ARIZONA DAILY STAR
President Bush said on Sunday he will find
supporters in Congress and change the nation's
immigration laws. He assured Mexico President
Vicente Fox of his commitment to immigration
reform and expressed optimism that he would be
able to get a bill through Congress.
All of which has been said before. The question
now is whether Bush has enough clout to move
congressional leaders who so far have blocked
any attempt to ease immigration laws.
Immediately following his reelection, Bush
declared, "I earned capital in the political
campaign and I intend to spend it." When
Congress reconvenes after the holiday season, we
will see whether the diehards in the House who
have opposed a guest worker program are willing
to sell what the president wants to purchase
with his political capital.
Immigration reform is long overdue.
As a two-part series on child immigration showed
Sunday and Monday in the Star, our current
immigration policies lead to family tragedies.
In his comments on Sunday, Bush said, "We want
people from Mexico treated with respect and
dignity." The Star series demonstrated national
policies that result in just the opposite.
The current laws are the worst kind of failure;
they do not achieve their intended purpose and
instead create hardship and tragedy for people
already so hopelessly destitute that they will
risk death to move to a place where they can
find work and elevate their standard of living.

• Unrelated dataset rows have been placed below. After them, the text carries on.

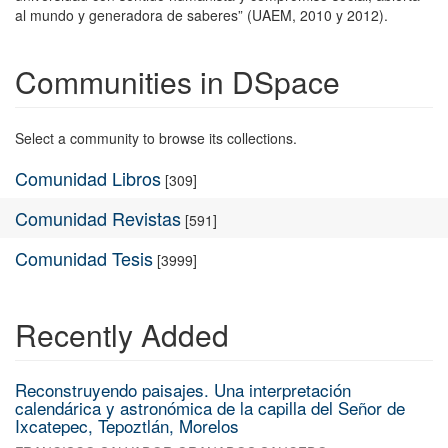
al mundo y generadora de saberes” (UAEM, 2010 y 2012).
Communities in DSpace
Select a community to browse its collections.
Comunidad Libros
[309]
Comunidad Revistas
[591]
Comunidad Tesis
[3999]
Recently Added
Reconstruyendo paisajes. Una interpretación
calendárica y astronómica de la capilla del Señor de
Ixcatepec, Tepoztlán, Morelos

What we have seen over the years is that
necessity is not the mother of invention;
desperation is. To those living in a country
where economic and social mobility is
practically impossible - especially for people
on the bottom rung of society - the risks
involved in trying to get to a better life in
the United States are nothing.
Immigration policy has been in a deep freeze
since 1996, when Congress passed the Illegal
Immigration Reform and Immigrant Responsibility
Act. The law, a response to the Oklahoma City
bombing, added thousands of new employees to the
Border Patrol. It also appropriated millions of
dollars for equipment needed to detect and
intercept people entering the country illegally.
This approach has been roughly equivalent to
trying to extinguish a forest fire with a garden
Enforcement alone will not work, since it does
not deal with the circumstances that force
people to leave Mexico in the first place.

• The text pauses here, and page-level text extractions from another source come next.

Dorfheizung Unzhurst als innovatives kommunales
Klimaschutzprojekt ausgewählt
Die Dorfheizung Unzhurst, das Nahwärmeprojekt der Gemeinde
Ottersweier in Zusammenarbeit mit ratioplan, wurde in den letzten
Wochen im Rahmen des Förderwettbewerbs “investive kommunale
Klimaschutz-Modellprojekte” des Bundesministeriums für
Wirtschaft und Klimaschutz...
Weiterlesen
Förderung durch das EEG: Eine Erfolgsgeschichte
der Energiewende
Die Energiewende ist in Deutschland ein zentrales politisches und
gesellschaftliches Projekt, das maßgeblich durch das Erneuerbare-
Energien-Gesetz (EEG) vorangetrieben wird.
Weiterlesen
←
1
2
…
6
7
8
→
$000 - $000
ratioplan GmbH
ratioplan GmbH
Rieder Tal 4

It will not work because families torn apart by
economic desperation will still risk life and
limb to rejoin each other in the United States.
At the beginning of his first term, President
Bush vowed to address the immigration issue, but
the terrorist attacks of Sept. 11, 2001, erased
that item from the national agenda. Arizona Sen.
John McCain has already met with the president
to discuss the bill that he and Reps. Jeff Flake
and Jim Kolbe introduced last year.
Immigration reform must be among the president's
and Congress' top priorities. If indeed Bush has
political capital to spend, he should use it to
get House Speaker Dennis Hastert to move
legislation that includes a guest worker program
allowing Mexicans to enter the country legally.
Doing so will save the country millions of law-
enforcement dollars and add to the enormous sums
immigrant laborers contribute to the economy.
Aside from the dollars, we expect the president
to demonstrate the force of his moral values and
work to end the suffering of illegal entrants.